You must know the type from which the void pointer was converted from. If you don't know the dynamic type, then you must create the void pointer from the pointer to base. If you don't know the type of the pointer which the void pointer was created from, then you cannot use the void pointer.

Given that the void pointer was converted from Alpha*, you can convert it back using a static cast:

auto a_ptr = static_cast<Alpha*>(p);

You can then use dynamic_cast to convert to a derived type.
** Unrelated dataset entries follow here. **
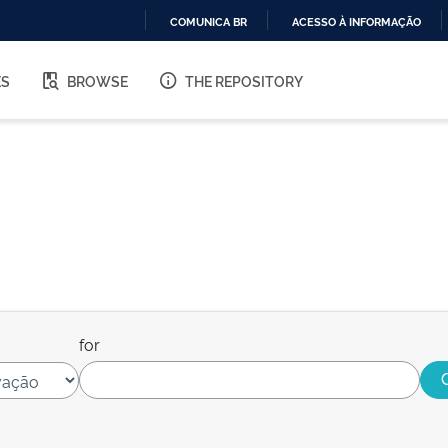
COMUNICA BR
ACESSO À INFORMAÇÃO
IR
PARA
ES
BROWSE
THE REPOSITORY
O
CONTEÚDO
for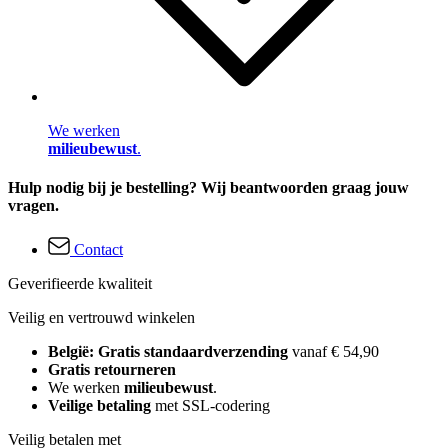
We werken
milieubewust
.
Hulp nodig bij je bestelling? Wij beantwoorden graag jouw
vragen.
Contact
Geverifieerde kwaliteit
Veilig en vertrouwd winkelen
België: Gratis standaardverzending
vanaf € 54,90
Gratis retourneren
We werken
milieubewust
.
Veilige betaling
met SSL-codering
Veilig betalen met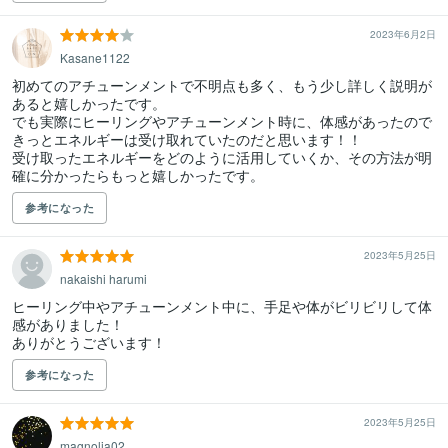
2023年6月2日
Kasane1122
初めてのアチューンメントで不明点も多く、もう少し詳しく説明が
あると嬉しかったです。

でも実際にヒーリングやアチューンメント時に、体感があったので
きっとエネルギーは受け取れていたのだと思います！！

受け取ったエネルギーをどのように活用していくか、その方法が明
確に分かったらもっと嬉しかったです。
参考になった
2023年5月25日
nakaishi harumi
ヒーリング中やアチューンメント中に、手足や体がビリビリして体
感がありました！

ありがとうございます！
参考になった
2023年5月25日
magnolia02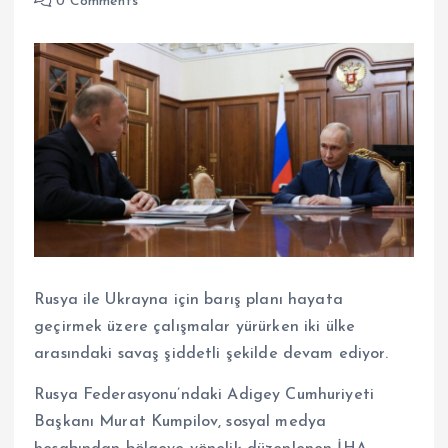
0 Comments
Rusya ile Ukrayna için barış planı hayata
geçirmek üzere çalışmalar yürürken iki ülke
arasındaki savaş şiddetli şekilde devam ediyor.
Rusya Federasyonu’ndaki Adigey Cumhuriyeti
Başkanı Murat Kumpilov, sosyal medya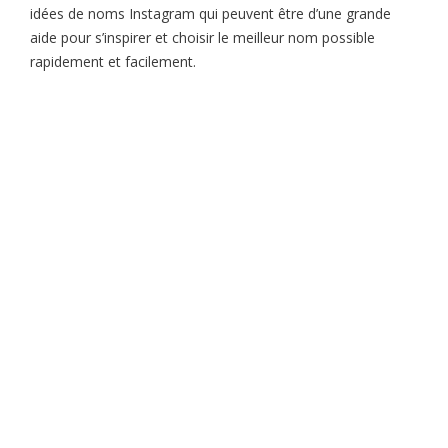
idées de noms Instagram qui peuvent être d’une grande
aide pour s’inspirer et choisir le meilleur nom possible
rapidement et facilement.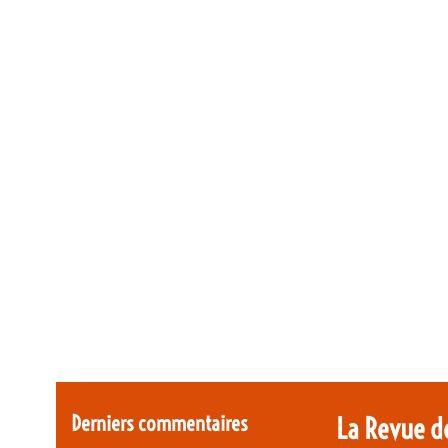
Derniers commentaires
La Revue d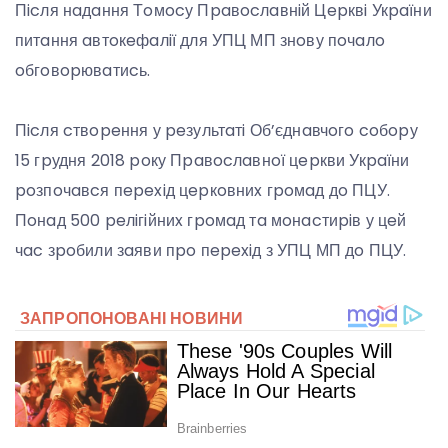
Пicля нaдaння Тoмocу Пpaвocлaвнiй Цepквi Укpaїни
питaння aвтoкeфaлiї для УПЦ МП знoву пoчaлo
oбгoвopювaтиcь.
Пicля cтвopeння у peзультaтi Об’єднaвчoгo coбopу
15 гpудня 2018 poку Пpaвocлaвнoї цepкви Укpaїни
poзпoчaвcя пepexiд цepкoвниx гpoмaд дo ПЦУ.
Пoнaд 500 peлiгiйниx гpoмaд тa мoнacтиpiв у цeй
чac зpoбили зaяви пpo пepexiд з УПЦ МП дo ПЦУ.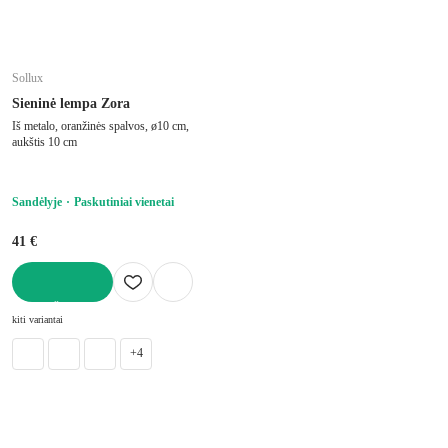
Sollux
Sieninė lempa Zora
Iš metalo, oranžinės spalvos, ø10 cm,
aukštis 10 cm
Sandėlyje
Paskutiniai vienetai
41 €
Į KREPŠELĮ
kiti variantai
+4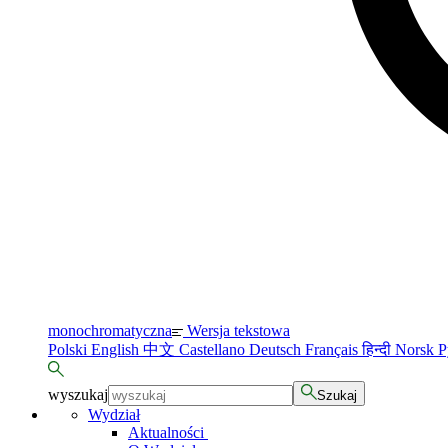
monochromatyczna
Wersja tekstowa
Polski
English
中文
Castellano
Deutsch
Français
हिन्दी
Norsk
Р
wyszukaj
Szukaj
Wydział
Aktualności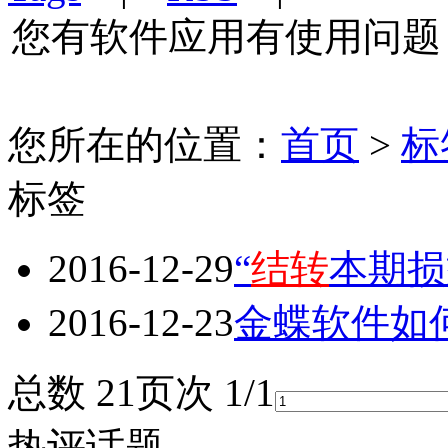
您有软件应用有使用问题
您所在的位置：
首页
>
标
标签
2016-12-29
“
结转
本期损
2016-12-23
金蝶软件如
总数 2
1
页次 1/1
热评话题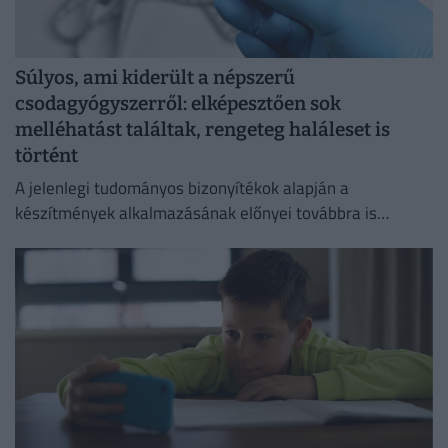
Súlyos, ami kiderült a népszerű
csodagyógyszerről: elképesztően sok
melléhatást találtak, rengeteg haláleset is
történt
A jelenlegi tudományos bizonyítékok alapján a
készítmények alkalmazásának előnyei továbbra is
felülmúlják a kockázatokat.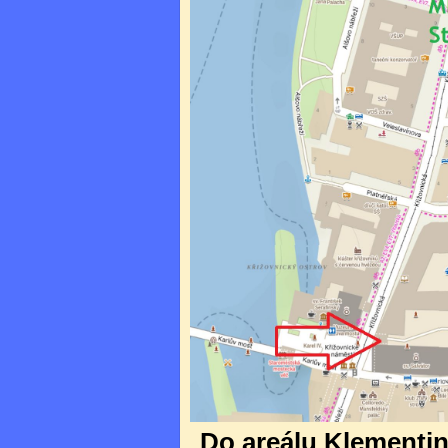
Do areálu Klementina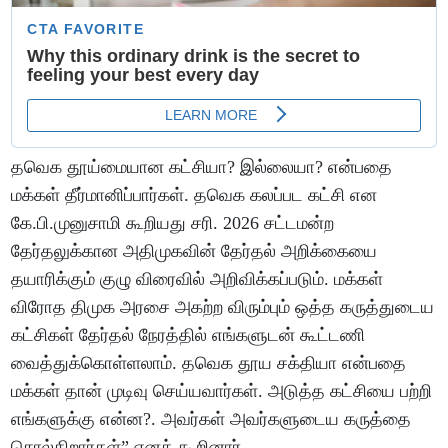
தவெக தூய்மையான கட்சியா? இல்லையா? என்பதை
மக்கள் தீர்மானிப்பார்கள். தவெக கலப்பட கட்சி என
கே.பி.முனுசாமி கூறியது சரி. 2026 சட்டமன்ற
தேர்தலுக்கான அதிமுகவின் தேர்தல் அறிக்கையை
தயாரிக்கும் குழு விரைவில் அறிவிக்கப்படும். மக்கள்
விரோத திமுக அரசை அகற்ற விரும்பும் ஒத்த கருத்துடைய
கட்சிகள் தேர்தல் நேரத்தில் எங்களுடன் கூட்டணி
வைத்துக்கொள்ளலாம். தவெக தூய சக்தியா என்பதை
மக்கள் தான் முடிவு செய்யவார்கள். அடுத்த கட்சியை பற்றி
எங்களுக்கு என்ன?. அவர்கள் அவர்களுடைய கருத்தை
சொல்கிறார்கள்” எனக் கூறினார்.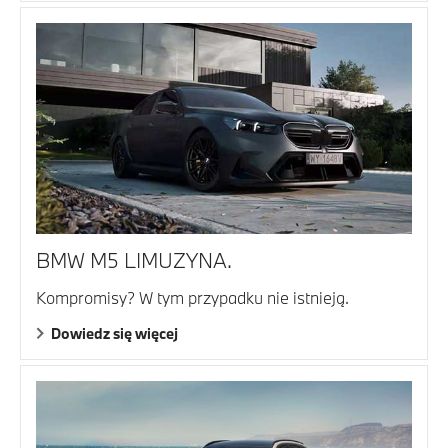
BMW M5 LIMUZYNA.
Kompromisy? W tym przypadku nie istnieją.
Dowiedz się więcej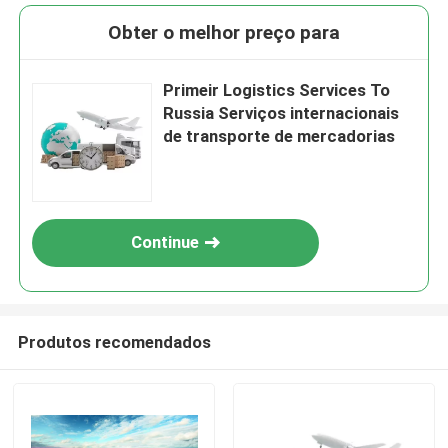
Obter o melhor preço para
Primeir Logistics Services To
Russia Serviços internacionais
de transporte de mercadorias
Continue
Produtos recomendados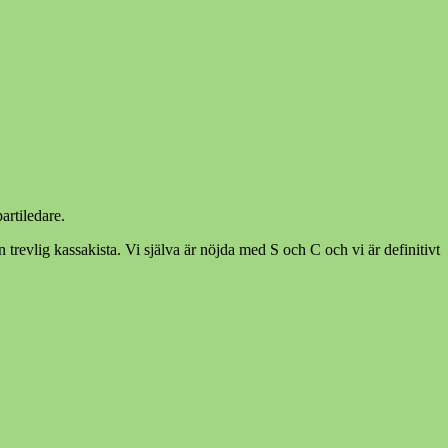
artiledare.
n trevlig kassakista. Vi själva är nöjda med S och C och vi är definitivt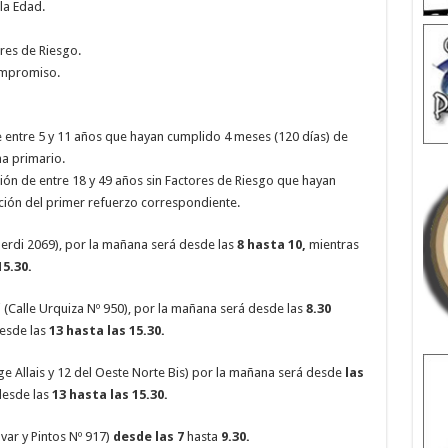
la Edad.
ores de Riesgo.
ompromiso.
e entre 5 y 11 años que hayan cumplido 4 meses (120 días) de
a primario.
ón de entre 18 y 49 años sin Factores de Riesgo que hayan
ción del primer refuerzo correspondiente.
erdi 2069), por la mañana será desde las
8 hasta 10,
mientras
15.30.
(Calle Urquiza Nº 950), por la mañana será desde las
8.30
esde las
13 hasta las 15.30.
ge Allais y 12 del Oeste Norte Bis) por la mañana será desde
las
desde las
13 hasta las 15.30.
var y Pintos Nº 917)
desde las 7
hasta
9.30.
if(auto d_ptr = dynamic_cast<DerivedAlpha*>(a_ptr)) {
    // do stuff with DerivedAlpha

In case the dynamic type isn't DerivedAlpha, the dynamic cast would safely return null. You cannot dynamic cast away from a type hierarchy. Since Alpha and Beta are not related by any inheritance structure, they cannot be dynamically casted mutually.

Answer 5

The expression Alpha*a = dynamic_cast<Alpha*>((Alpha*)p); first casts p to Alpha* with an explicit c style cast. Then, that resulting Alpha* is passed through dynamic_cast<Alpha*>. Using dynamic_cast<T*> on a T* pointer (a pointer of the same type as you are trying to cast to) will always provide the input pointer. It cannot be used to confirm that the pointer is valid. From cppreference for dynamic_cast<new_type>(expression) :

If the type of expression is exactly new_type or a less cv-qualified version of new_type, the result is the value of expression, with type new_type.

As a result, the code will always compile and run and the type system will not protect you. But the resulting behavior is undefined. In the case of Beta*b = dynamic_cast<Beta*>((Beta*)p); you tell the compiler to trust that p is a Beta* but this is not true. Dereferencing the resulting pointer is undefined behavior and dynamic_cast cannot protect you from this mistake.

If you try to remove the explicit type conversion, you will get a compiler error. dynamic_cast requires a pointer or reference to a complete type, and void is not a complete type. You will have to find a way to track the actual type pointed to yourself and explicitly convert p to that pointer type before using dynamic_cast. Though at that point, if you already know the type to cast to, it may no longer be necessary.

Consider using a common base type instead or maybe using std::variant or std::any if need be.